Biomonitoring of the changes in patients with diagnosed diseases or pathological changes that may lead to development of cancer and other illnesses is becoming increasingly popular, and may be the most rapidly growing area of application of the MN assay to epithelial cells [14]. Micronuclei are suitable internal dosimeters for revealing specific tissue specific genotoxic damage in individuals exposed to carcinogenic mixtures [3]. Epithelial cells are highly proliferative and are the origin of more than 90% of all human cancers. Therefore the application of micronucleus test in epithelial cells is considered to be sensitive tool for biomonitoring the genetic damage in human population [15].
In the present study, the oral mucosal micronuclei index in the control population was 1.14. In subjects with potentially malignant disorders, the mean micronuclei index was 2.63 and in the cancer patients, the mean micronuclei index was 4.88. In our study a stepwise increase in micronuclei index was observed from control to precancer patients and from precancer to cancer patients. Parvati et al. [15] conducted a similar study and found the mean percentage of micronuclei noted in precancerous group was 0.12% and in cancerous lesions was 0.45%. Parvati et al. suggested a link of this biomarker with neoplastic progression. In accordance with our study, the study conducted by Sangle et al. [16], Palve and Tupkari et al. [4] concluded that there was a gradual increase in micronucleus counts from normal mucosal group, potentially malignant group, to squamous cell carcinoma group, respectively. According to Samanta and Dey et al. [17] the various possible explanations for micronuclei formation in preneoplastic conditions include chromosomal aberrations, chromosomal loss, mitotic apparatus dysfunction, aneuploidy and genetic instability.

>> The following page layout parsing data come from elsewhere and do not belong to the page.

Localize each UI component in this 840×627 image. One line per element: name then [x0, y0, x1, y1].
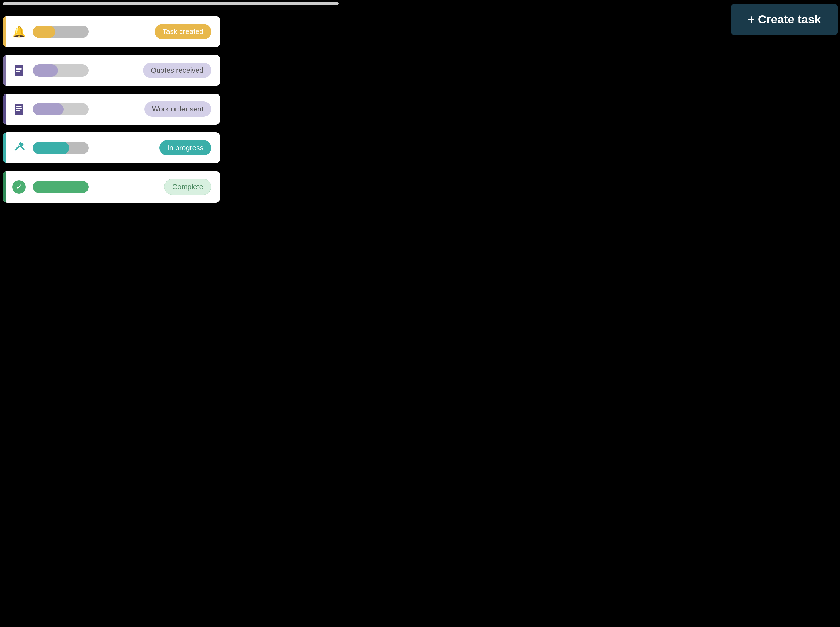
progress-fill-created [33, 26, 55, 38]
document-icon-quotes [12, 63, 26, 78]
card-left-created: 🔔 [12, 25, 88, 39]
page-wrapper: + Create task 🔔 Task created [0, 2, 840, 627]
main-content: 🔔 Task created [0, 11, 223, 213]
status-badge-inprogress: In progress [159, 140, 211, 156]
progress-fill-inprogress [33, 142, 69, 154]
svg-rect-6 [16, 108, 22, 109]
card-left-inprogress [12, 141, 88, 155]
progress-bar-complete [33, 181, 88, 193]
progress-bar-created [33, 26, 88, 38]
card-left-workorder [12, 102, 88, 117]
status-badge-workorder: Work order sent [144, 101, 211, 117]
svg-rect-8 [14, 145, 20, 151]
progress-bar-quotes [33, 65, 88, 77]
progress-fill-complete [33, 181, 88, 193]
task-card-inprogress[interactable]: In progress [3, 132, 220, 163]
status-badge-complete: Complete [164, 179, 211, 195]
task-card-workorder[interactable]: Work order sent [3, 94, 220, 124]
top-bar [3, 2, 339, 5]
document-icon-workorder [12, 102, 26, 117]
card-left-complete: ✓ [12, 180, 88, 194]
svg-rect-0 [15, 65, 23, 76]
svg-rect-3 [16, 71, 20, 72]
svg-rect-2 [16, 69, 22, 70]
card-left-quotes [12, 63, 88, 78]
task-card-created[interactable]: 🔔 Task created [3, 16, 220, 47]
bell-icon: 🔔 [12, 25, 26, 39]
progress-bar-inprogress [33, 142, 88, 154]
progress-fill-quotes [33, 65, 58, 77]
check-circle-icon: ✓ [12, 180, 26, 194]
progress-fill-workorder [33, 103, 63, 115]
create-task-button[interactable]: + Create task [731, 5, 838, 35]
svg-rect-5 [16, 106, 22, 107]
status-badge-quotes: Quotes received [143, 63, 211, 78]
svg-rect-7 [16, 110, 20, 110]
svg-rect-1 [16, 68, 22, 69]
tools-icon [12, 141, 26, 155]
status-badge-created: Task created [155, 24, 211, 39]
task-card-quotes[interactable]: Quotes received [3, 55, 220, 86]
svg-rect-4 [15, 104, 23, 115]
task-card-complete[interactable]: ✓ Complete [3, 171, 220, 203]
progress-bar-workorder [33, 103, 88, 115]
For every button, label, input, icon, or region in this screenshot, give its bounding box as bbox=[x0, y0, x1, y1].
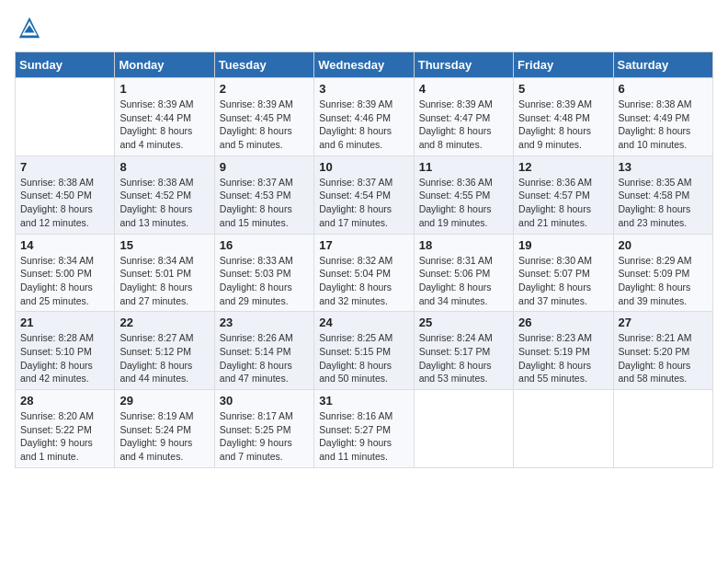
day-number: 26 bbox=[518, 316, 608, 329]
weekday-header-monday: Monday bbox=[115, 52, 214, 78]
calendar-cell: 15Sunrise: 8:34 AMSunset: 5:01 PMDayligh… bbox=[115, 234, 214, 312]
day-detail: Sunrise: 8:38 AMSunset: 4:50 PMDaylight:… bbox=[20, 176, 109, 230]
calendar-cell: 1Sunrise: 8:39 AMSunset: 4:44 PMDaylight… bbox=[115, 78, 214, 156]
calendar-cell: 14Sunrise: 8:34 AMSunset: 5:00 PMDayligh… bbox=[16, 234, 115, 312]
day-number: 18 bbox=[419, 238, 508, 252]
day-number: 29 bbox=[119, 394, 209, 408]
calendar-cell: 3Sunrise: 8:39 AMSunset: 4:46 PMDaylight… bbox=[314, 78, 414, 156]
weekday-header-tuesday: Tuesday bbox=[214, 52, 313, 78]
calendar-cell: 8Sunrise: 8:38 AMSunset: 4:52 PMDaylight… bbox=[115, 155, 214, 234]
day-detail: Sunrise: 8:38 AMSunset: 4:52 PMDaylight:… bbox=[119, 176, 209, 230]
calendar-cell: 30Sunrise: 8:17 AMSunset: 5:25 PMDayligh… bbox=[214, 390, 313, 468]
calendar-cell: 6Sunrise: 8:38 AMSunset: 4:49 PMDaylight… bbox=[613, 78, 712, 156]
day-number: 6 bbox=[619, 82, 708, 96]
calendar-cell: 18Sunrise: 8:31 AMSunset: 5:06 PMDayligh… bbox=[414, 234, 513, 312]
day-number: 8 bbox=[119, 160, 209, 174]
day-number: 2 bbox=[220, 82, 309, 96]
day-detail: Sunrise: 8:39 AMSunset: 4:47 PMDaylight:… bbox=[419, 98, 508, 152]
day-detail: Sunrise: 8:33 AMSunset: 5:03 PMDaylight:… bbox=[220, 254, 309, 308]
week-row-3: 14Sunrise: 8:34 AMSunset: 5:00 PMDayligh… bbox=[16, 234, 713, 312]
calendar-cell bbox=[16, 78, 115, 156]
calendar-table: SundayMondayTuesdayWednesdayThursdayFrid… bbox=[15, 52, 713, 468]
calendar-cell: 21Sunrise: 8:28 AMSunset: 5:10 PMDayligh… bbox=[16, 312, 115, 390]
day-detail: Sunrise: 8:19 AMSunset: 5:24 PMDaylight:… bbox=[119, 409, 209, 464]
day-detail: Sunrise: 8:25 AMSunset: 5:15 PMDaylight:… bbox=[319, 331, 408, 385]
day-number: 24 bbox=[319, 316, 408, 329]
weekday-row: SundayMondayTuesdayWednesdayThursdayFrid… bbox=[16, 52, 713, 78]
day-number: 30 bbox=[220, 394, 309, 408]
calendar-cell: 27Sunrise: 8:21 AMSunset: 5:20 PMDayligh… bbox=[613, 312, 712, 390]
logo-icon bbox=[17, 15, 42, 40]
day-number: 23 bbox=[220, 316, 309, 329]
calendar-cell: 25Sunrise: 8:24 AMSunset: 5:17 PMDayligh… bbox=[414, 312, 513, 390]
day-detail: Sunrise: 8:36 AMSunset: 4:55 PMDaylight:… bbox=[419, 176, 508, 230]
calendar-cell bbox=[514, 390, 613, 468]
calendar-cell: 10Sunrise: 8:37 AMSunset: 4:54 PMDayligh… bbox=[314, 155, 414, 234]
day-number: 15 bbox=[119, 238, 209, 252]
day-number: 17 bbox=[319, 238, 408, 252]
day-detail: Sunrise: 8:26 AMSunset: 5:14 PMDaylight:… bbox=[220, 331, 309, 385]
day-number: 1 bbox=[119, 82, 209, 96]
day-number: 19 bbox=[518, 238, 608, 252]
calendar-cell: 7Sunrise: 8:38 AMSunset: 4:50 PMDaylight… bbox=[16, 155, 115, 234]
day-detail: Sunrise: 8:31 AMSunset: 5:06 PMDaylight:… bbox=[419, 254, 508, 308]
day-detail: Sunrise: 8:39 AMSunset: 4:48 PMDaylight:… bbox=[518, 98, 608, 152]
day-number: 3 bbox=[319, 82, 408, 96]
day-number: 14 bbox=[20, 238, 109, 252]
week-row-1: 1Sunrise: 8:39 AMSunset: 4:44 PMDaylight… bbox=[16, 78, 713, 156]
day-detail: Sunrise: 8:39 AMSunset: 4:44 PMDaylight:… bbox=[119, 98, 209, 152]
calendar-cell bbox=[613, 390, 712, 468]
day-number: 31 bbox=[319, 394, 408, 408]
day-number: 28 bbox=[20, 394, 109, 408]
calendar-body: 1Sunrise: 8:39 AMSunset: 4:44 PMDaylight… bbox=[16, 78, 713, 468]
week-row-5: 28Sunrise: 8:20 AMSunset: 5:22 PMDayligh… bbox=[16, 390, 713, 468]
calendar-cell: 24Sunrise: 8:25 AMSunset: 5:15 PMDayligh… bbox=[314, 312, 414, 390]
day-number: 25 bbox=[419, 316, 508, 329]
day-number: 20 bbox=[619, 238, 708, 252]
calendar-cell: 13Sunrise: 8:35 AMSunset: 4:58 PMDayligh… bbox=[613, 155, 712, 234]
day-detail: Sunrise: 8:32 AMSunset: 5:04 PMDaylight:… bbox=[319, 254, 408, 308]
day-detail: Sunrise: 8:36 AMSunset: 4:57 PMDaylight:… bbox=[518, 176, 608, 230]
day-number: 12 bbox=[518, 160, 608, 174]
day-number: 11 bbox=[419, 160, 508, 174]
weekday-header-saturday: Saturday bbox=[613, 52, 712, 78]
calendar-cell: 11Sunrise: 8:36 AMSunset: 4:55 PMDayligh… bbox=[414, 155, 513, 234]
weekday-header-wednesday: Wednesday bbox=[314, 52, 414, 78]
day-detail: Sunrise: 8:21 AMSunset: 5:20 PMDaylight:… bbox=[619, 331, 708, 385]
day-detail: Sunrise: 8:34 AMSunset: 5:00 PMDaylight:… bbox=[20, 254, 109, 308]
day-number: 7 bbox=[20, 160, 109, 174]
calendar-cell: 28Sunrise: 8:20 AMSunset: 5:22 PMDayligh… bbox=[16, 390, 115, 468]
calendar-cell: 22Sunrise: 8:27 AMSunset: 5:12 PMDayligh… bbox=[115, 312, 214, 390]
week-row-4: 21Sunrise: 8:28 AMSunset: 5:10 PMDayligh… bbox=[16, 312, 713, 390]
day-detail: Sunrise: 8:23 AMSunset: 5:19 PMDaylight:… bbox=[518, 331, 608, 385]
calendar-cell: 2Sunrise: 8:39 AMSunset: 4:45 PMDaylight… bbox=[214, 78, 313, 156]
day-number: 4 bbox=[419, 82, 508, 96]
calendar-cell: 5Sunrise: 8:39 AMSunset: 4:48 PMDaylight… bbox=[514, 78, 613, 156]
weekday-header-friday: Friday bbox=[514, 52, 613, 78]
day-detail: Sunrise: 8:37 AMSunset: 4:53 PMDaylight:… bbox=[220, 176, 309, 230]
calendar-cell bbox=[414, 390, 513, 468]
logo bbox=[15, 15, 42, 40]
day-number: 5 bbox=[518, 82, 608, 96]
calendar-cell: 23Sunrise: 8:26 AMSunset: 5:14 PMDayligh… bbox=[214, 312, 313, 390]
day-detail: Sunrise: 8:34 AMSunset: 5:01 PMDaylight:… bbox=[119, 254, 209, 308]
day-detail: Sunrise: 8:27 AMSunset: 5:12 PMDaylight:… bbox=[119, 331, 209, 385]
calendar-cell: 17Sunrise: 8:32 AMSunset: 5:04 PMDayligh… bbox=[314, 234, 414, 312]
day-detail: Sunrise: 8:39 AMSunset: 4:46 PMDaylight:… bbox=[319, 98, 408, 152]
day-number: 21 bbox=[20, 316, 109, 329]
calendar-cell: 29Sunrise: 8:19 AMSunset: 5:24 PMDayligh… bbox=[115, 390, 214, 468]
week-row-2: 7Sunrise: 8:38 AMSunset: 4:50 PMDaylight… bbox=[16, 155, 713, 234]
day-detail: Sunrise: 8:37 AMSunset: 4:54 PMDaylight:… bbox=[319, 176, 408, 230]
page-header bbox=[15, 15, 713, 40]
calendar-cell: 16Sunrise: 8:33 AMSunset: 5:03 PMDayligh… bbox=[214, 234, 313, 312]
calendar-cell: 12Sunrise: 8:36 AMSunset: 4:57 PMDayligh… bbox=[514, 155, 613, 234]
day-number: 16 bbox=[220, 238, 309, 252]
calendar-cell: 9Sunrise: 8:37 AMSunset: 4:53 PMDaylight… bbox=[214, 155, 313, 234]
day-detail: Sunrise: 8:16 AMSunset: 5:27 PMDaylight:… bbox=[319, 409, 408, 464]
day-detail: Sunrise: 8:20 AMSunset: 5:22 PMDaylight:… bbox=[20, 409, 109, 464]
calendar-cell: 19Sunrise: 8:30 AMSunset: 5:07 PMDayligh… bbox=[514, 234, 613, 312]
day-detail: Sunrise: 8:17 AMSunset: 5:25 PMDaylight:… bbox=[220, 409, 309, 464]
calendar-cell: 20Sunrise: 8:29 AMSunset: 5:09 PMDayligh… bbox=[613, 234, 712, 312]
day-number: 13 bbox=[619, 160, 708, 174]
day-detail: Sunrise: 8:29 AMSunset: 5:09 PMDaylight:… bbox=[619, 254, 708, 308]
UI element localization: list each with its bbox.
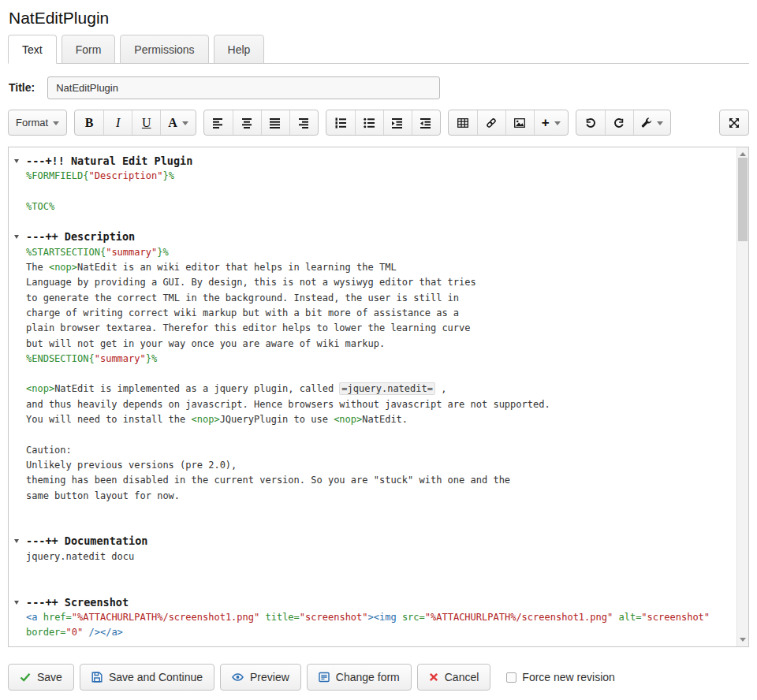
- editor-line[interactable]: [26, 564, 733, 579]
- editor-text-segment: Caution:: [26, 445, 72, 456]
- editor-text-segment: to generate the correct TML in the backg…: [26, 292, 459, 303]
- fullscreen-group: [719, 110, 749, 136]
- align-left-button[interactable]: [204, 110, 233, 135]
- change-form-button[interactable]: Change form: [307, 664, 412, 691]
- fold-marker-icon[interactable]: [14, 159, 19, 163]
- insert-link-button[interactable]: [477, 110, 505, 135]
- x-icon: [429, 672, 438, 682]
- fold-marker-icon[interactable]: [14, 235, 19, 239]
- editor-line[interactable]: [26, 519, 733, 534]
- fullscreen-button[interactable]: [720, 110, 748, 135]
- align-center-button[interactable]: [233, 110, 261, 135]
- cancel-button[interactable]: Cancel: [417, 664, 491, 691]
- editor-line[interactable]: <nop>NatEdit is implemented as a jquery …: [26, 382, 733, 397]
- editor-line[interactable]: ---++ Documentation: [26, 534, 733, 549]
- align-center-icon: [241, 117, 252, 128]
- editor-line[interactable]: [26, 214, 733, 229]
- editor-line[interactable]: [26, 427, 733, 442]
- editor-line[interactable]: to generate the correct TML in the backg…: [26, 291, 733, 306]
- insert-image-button[interactable]: [505, 110, 534, 135]
- bold-button[interactable]: B: [75, 110, 103, 135]
- title-row: Title:: [9, 76, 749, 99]
- editor-line[interactable]: %TOC%: [26, 199, 733, 214]
- editor-text-segment: /></a>: [89, 627, 123, 638]
- editor-text-segment: "summary": [95, 353, 146, 364]
- align-justify-button[interactable]: [261, 110, 289, 135]
- editor-line[interactable]: Language by providing a GUI. By design, …: [26, 275, 733, 290]
- editor-scrollbar[interactable]: [736, 147, 748, 646]
- tab-text[interactable]: Text: [8, 35, 57, 64]
- editor-line[interactable]: border="0" /></a>: [26, 625, 733, 640]
- editor-line[interactable]: same button layout for now.: [26, 489, 733, 504]
- bold-icon: B: [85, 116, 94, 130]
- preview-button-label: Preview: [250, 671, 289, 683]
- scroll-down-icon[interactable]: [740, 638, 746, 642]
- ordered-list-button[interactable]: [326, 110, 355, 135]
- save-and-continue-label: Save and Continue: [109, 671, 203, 683]
- editor-line[interactable]: [26, 579, 733, 594]
- editor-text-segment: "screenshot": [300, 612, 368, 623]
- editor-line[interactable]: <a href="%ATTACHURLPATH%/screenshot1.png…: [26, 610, 733, 625]
- fold-marker-icon[interactable]: [14, 539, 19, 543]
- editor-line[interactable]: ---+!! Natural Edit Plugin: [26, 154, 733, 169]
- editor-line[interactable]: theming has been disabled in the current…: [26, 473, 733, 488]
- editor-line[interactable]: plain browser textarea. Therefor this ed…: [26, 321, 733, 336]
- editor-text-segment: Language by providing a GUI. By design, …: [26, 277, 476, 288]
- title-input[interactable]: [47, 76, 440, 99]
- tab-bar: Text Form Permissions Help: [8, 35, 749, 64]
- insert-group: +: [448, 110, 569, 136]
- editor-text-segment: ---++ Screenshot: [26, 596, 129, 609]
- editor-line[interactable]: but will not get in your way once you ar…: [26, 337, 733, 352]
- editor-line[interactable]: charge of writing correct wiki markup bu…: [26, 306, 733, 321]
- editor-line[interactable]: The <nop>NatEdit is an wiki editor that …: [26, 260, 733, 275]
- scrollbar-thumb[interactable]: [738, 158, 748, 241]
- editor-line[interactable]: jquery.natedit docu: [26, 549, 733, 564]
- font-color-dropdown[interactable]: A: [160, 110, 196, 135]
- editor-text-segment: %ENDSECTION{: [26, 353, 95, 364]
- format-dropdown[interactable]: Format: [9, 110, 66, 135]
- insert-table-button[interactable]: [449, 110, 477, 135]
- editor-line[interactable]: Unlikely previous versions (pre 2.0),: [26, 458, 733, 473]
- editor-line[interactable]: [26, 367, 733, 382]
- editor-line[interactable]: %FORMFIELD{"Description"}%: [26, 169, 733, 184]
- tab-form[interactable]: Form: [62, 35, 116, 64]
- editor-line[interactable]: You will need to install the <nop>JQuery…: [26, 412, 733, 427]
- unordered-list-button[interactable]: [355, 110, 383, 135]
- editor-line[interactable]: ---++ Description: [26, 229, 733, 244]
- editor-text-segment: <a: [26, 612, 43, 623]
- outdent-button[interactable]: [412, 110, 440, 135]
- tools-dropdown[interactable]: [633, 110, 670, 135]
- editor-text-segment: ,: [435, 383, 446, 394]
- editor-line[interactable]: %ENDSECTION{"summary"}%: [26, 352, 733, 367]
- preview-button[interactable]: Preview: [220, 664, 301, 691]
- tab-permissions[interactable]: Permissions: [120, 35, 208, 64]
- redo-button[interactable]: [605, 110, 633, 135]
- scroll-up-icon[interactable]: [740, 152, 746, 156]
- italic-button[interactable]: I: [103, 110, 132, 135]
- align-justify-icon: [270, 117, 281, 128]
- editor-line[interactable]: and thus heavily depends on javascript. …: [26, 397, 733, 412]
- indent-button[interactable]: [383, 110, 412, 135]
- save-button[interactable]: Save: [8, 664, 74, 691]
- editor-line[interactable]: Caution:: [26, 443, 733, 458]
- wiki-text-editor[interactable]: ---+!! Natural Edit Plugin%FORMFIELD{"De…: [8, 147, 749, 647]
- editor-line[interactable]: %STARTSECTION{"summary"}%: [26, 245, 733, 260]
- insert-more-dropdown[interactable]: +: [534, 110, 568, 135]
- chevron-down-icon: [554, 121, 561, 125]
- force-new-revision-checkbox[interactable]: [506, 672, 516, 683]
- link-icon: [486, 117, 497, 128]
- editor-content[interactable]: ---+!! Natural Edit Plugin%FORMFIELD{"De…: [9, 147, 736, 646]
- align-right-button[interactable]: [289, 110, 318, 135]
- change-form-button-label: Change form: [336, 671, 400, 683]
- undo-button[interactable]: [576, 110, 605, 135]
- tab-help[interactable]: Help: [214, 35, 265, 64]
- align-right-icon: [298, 117, 309, 128]
- editor-line[interactable]: ---++ Screenshot: [26, 595, 733, 610]
- editor-text-segment: <nop>: [49, 262, 77, 273]
- fullscreen-icon: [729, 117, 740, 128]
- underline-button[interactable]: U: [132, 110, 160, 135]
- save-and-continue-button[interactable]: Save and Continue: [80, 664, 214, 691]
- fold-marker-icon[interactable]: [14, 601, 19, 605]
- editor-line[interactable]: [26, 184, 733, 199]
- editor-line[interactable]: [26, 504, 733, 519]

The present study evaluated the mean number of micronuclei in smokeless tobacco users, smokers, and the healthy controls. The result showed that the overall level of mean number of cells with micronuclei in smokeless tobacco were higher (2.76) as compared with smokers (2.64) and controls (1.14). This observation was similar to Ozkul et al. [18], Palaskar et al. [19], Bansal et al. [20].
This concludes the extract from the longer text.